Instructions for the task
List each line of the data that holds the word "website".

Transcribed page contents:
BEGIN

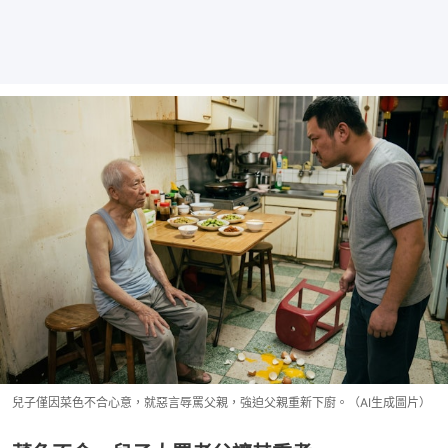
兒子僅因菜色不合心意，就惡言辱罵父親，強迫父親重新下廚。（AI生成圖片）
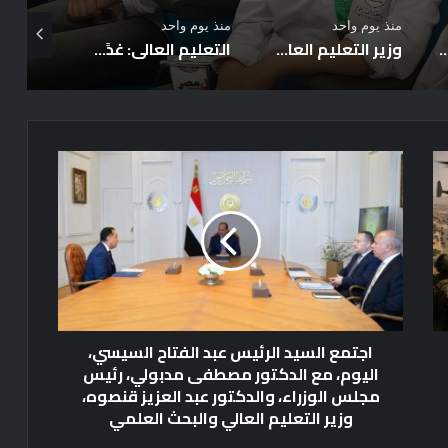
منذ يوم واحد
منذ يوم واحد
منذ يوم واح
لتنسيق
التعليم العالي: غدًا الخميس الساعة السابعة مساءً آخر موعد للتسجيل لاختبارات القدرات… ولن يتم مد فترة التسجيل
التعليم العالي: انطلاق أعمال المرحلة الأولى للتنسيق الإلكتروني للقبول بالجامعات الحكومية والمعاهد للعام الجامعي 2026/2027
ا
ج
ت
م
ع
ا
ل
س
ي
اجتمع السيد الرئيس عبد الفتاح السيسي،
د
اليوم، مع الدكتور مصطفى مدبولي، رئيس
ا
مجلس الوزراء، والدكتور عبد العزيز قنصوه،
ل
وزير التعليم العالي والبحث العلمي
ر
ئ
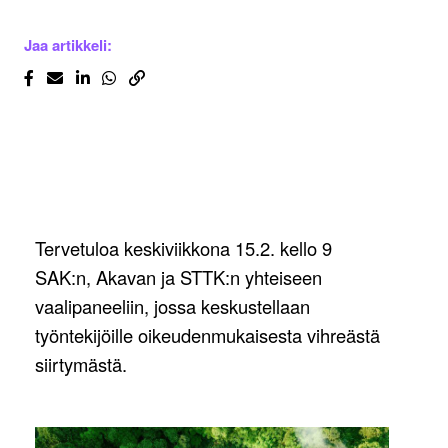
Jaa artikkeli:
Tervetuloa keskiviikkona 15.2. kello 9
SAK:n, Akavan ja STTK:n yhteiseen
vaalipaneeliin, jossa keskustellaan
työntekijöille oikeudenmukaisesta vihreästä
siirtymästä.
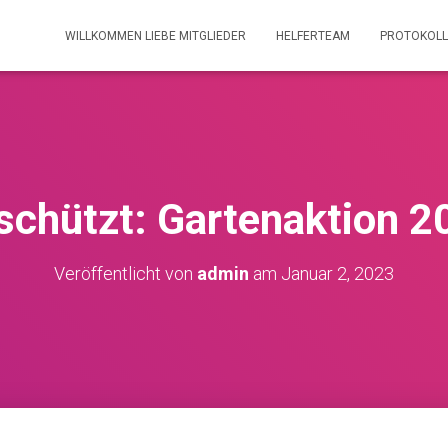
WILLKOMMEN LIEBE MITGLIEDER
HELFERTEAM
PROTOKOLL
schützt: Gartenaktion 2
Veröffentlicht von
admin
am
Januar 2, 2023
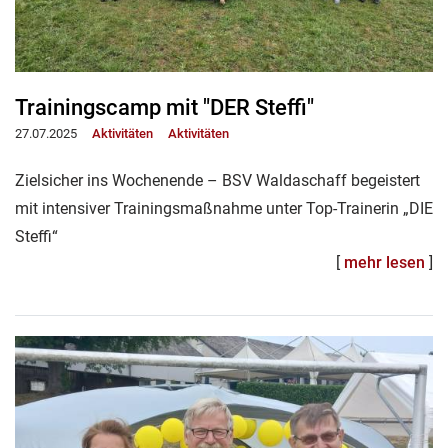
Trainingscamp mit "DER Steffi"
27.07.2025
Aktivitäten
Aktivitäten
Zielsicher ins Wochenende – BSV Waldaschaff begeistert
mit intensiver Trainingsmaßnahme unter Top-Trainerin „DIE
Steffi“
[
mehr lesen
]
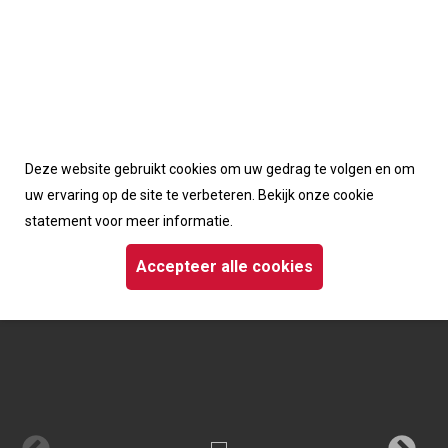
Accepteerd de cookies van deze website
Deze website gebruikt cookies om uw gedrag te volgen en om
Homepage
/
Fanshop
/ Dynaplus systainer rood
uw ervaring op de site te verbeteren. Bekijk onze cookie
statement voor meer informatie.
Accepteer alle cookies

END

Written solution
Accepteerd de cookies van deze website
Deze website gebruikt cookies om uw gedrag te volgen en om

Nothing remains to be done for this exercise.